Problem description: All lines from the one containing "Восемь нижегородских школьников проходят" to the end of the listing below are to be reproduced exactly, and no others.

Source material:

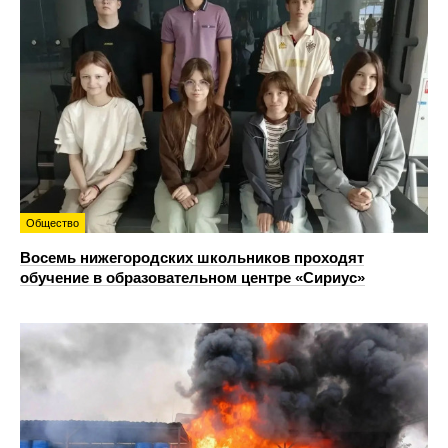
Общество
Восемь нижегородских школьников проходят
обучение в образовательном центре «Сириус»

Your solution:
Восемь нижегородских школьников проходят
обучение в образовательном центре «Сириус»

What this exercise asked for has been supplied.